Nations Cup proves taxing for top players

Reuters, Friday 3 Feb 2012

As snow and ice causes havoc with weekend soccer fixtures in Europe, players at top teams might be tempted to envy club mates supposedly sunning themselves at the African Nations Cup

Yaya Toure

Such envy is misplaced, say players at the 16-team tournament, co-hosted by Equatorial Guinea and Gabon, which is now at the quarter-final stage.

With tropical heat and near 100 percent humidity, the Nations Cup is more taxing than top-level club football and the tournament is sapping mental and physical strength, players and coaches say. 

“We have had to redouble our efforts. The premier league is technical but the Nations Cup is physical with a lot of aggression. I can move in the game in England but not here,” said African Footballer of the Year Yaya Toure in an interview this week.

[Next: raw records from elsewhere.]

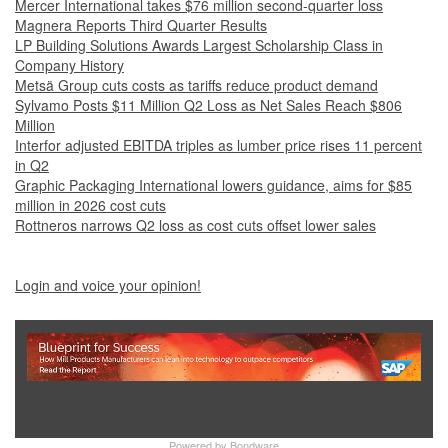
Mercer International takes $76 million second-quarter loss
Magnera Reports Third Quarter Results
LP Building Solutions Awards Largest Scholarship Class in
Company History
Metsä Group cuts costs as tariffs reduce product demand
Sylvamo Posts $11 Million Q2 Loss as Net Sales Reach $806
Million
Interfor adjusted EBITDA triples as lumber price rises 11 percent
in Q2
Graphic Packaging International lowers guidance, aims for $85
million in 2026 cost cuts
Rottneros narrows Q2 loss as cost cuts offset lower sales
Login and voice your opinion!
Show Full Site
Powered by
Bondware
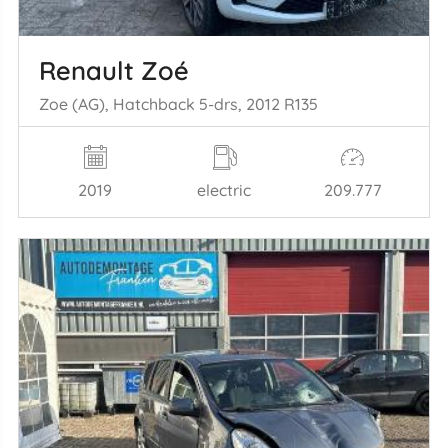
Renault Zoé
Zoe (AG), Hatchback 5-drs, 2012 R135
2019
electric
209.777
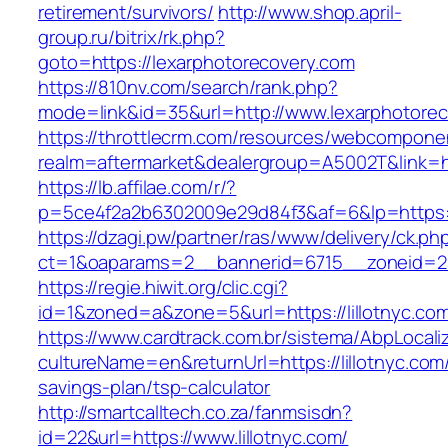
retirement/survivors/
http://www.shop.april-
group.ru/bitrix/rk.php?
goto=https://lexarphotorecovery.com
https://810nv.com/search/rank.php?
mode=link&id=35&url=http://www.lexarphotore
https://throttlecrm.com/resources/webcomponen
realm=aftermarket&dealergroup=A5002T&link=htt
https://lb.affilae.com/r/?
p=5ce4f2a2b6302009e29d84f3&af=6&lp=https:/
https://dzagi.pw/partner/ras/www/delivery/ck.ph
ct=1&oaparams=2__bannerid=6715__zoneid=23_
https://regie.hiwit.org/clic.cgi?
id=1&zoned=a&zone=5&url=https://lillotnyc.co
https://www.cardtrack.com.br/sistema/AbpLocal
cultureName=en&returnUrl=https://lillotnyc.com/
savings-plan/tsp-calculator
http://smartcalltech.co.za/fanmsisdn?
id=22&url=https://www.lillotnyc.com/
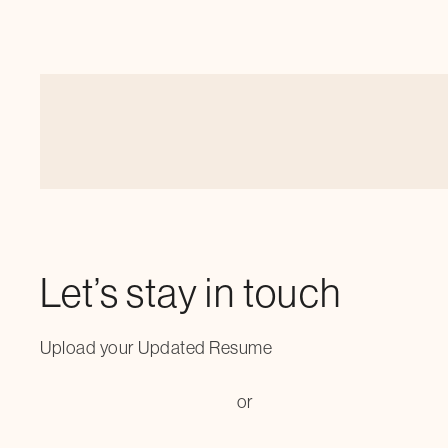
Let’s stay in touch
Upload your Updated Resume
or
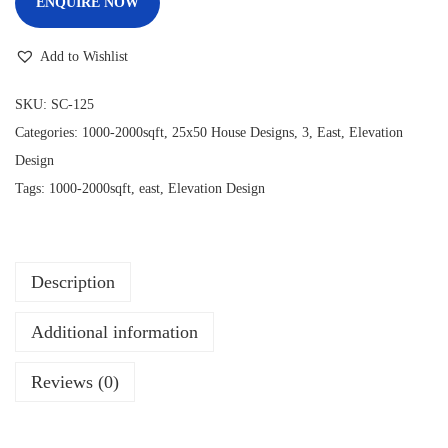
ENQUIRE NOW
Add to Wishlist
SKU:
SC-125
Categories:
1000-2000sqft
,
25x50 House Designs
,
3
,
East
,
Elevation
Design
Tags:
1000-2000sqft
,
east
,
Elevation Design
Description
Additional information
Reviews (0)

“The Nations Cup is certainly not the European Championship. The temperature, the humidity, the pitches, the atmosphere, it’s a big change for the players coming from European clubs,” added the Ivory Coast midfielder, who plays in the Premier League for Manchester City.

His coach Francois Zahoui took the opportunity to rest Toure and other key players once the Ivorians had qualified for the quarter-finals.

Zahoui had earlier told his players, heavily fancied to win the cup, that they were in for a hard three-week slog if they were to win the title.

Poor organisation at the tournament can also tax patience. Teams have encountered accommodation with no running water and training facilities far from their hotels, involving bumpy bus rides.

Morocco coach Eric Gerets said extra mental fortitude was needed to succeed in the local environment.

“You don’t realise how difficult it is until you get here. The fatigue after the games is enormous and the ability to lift yourself up as a player so much more important,” he said after the surprise early elimination of his team.

Morocco’s Mbark Boussoufa, who had not played a competitive match since the end of the last Russian season in November, said he had been surprised by the exertion required in the two matches he played. “The pace and intensity was shattering,” he told reporters.

Going straight back to club football in Europe, without any break, would be difficult, added Bundesliga-based Garra Dembele of Mali. “This tournament is very hard on all the players.”

For players from lesser leagues the Nations Cup proved a step too high. “It was just too quick for us most of the time,” said Botswana’s midfield hardman Mogogi Gabonamong, who has spent a decade playing in South Africa’s professional league.

Botswana were making their debut Nations Cup finals appearance and lost all three of their games, including a record-equalling 6-1 defeat to Guinea.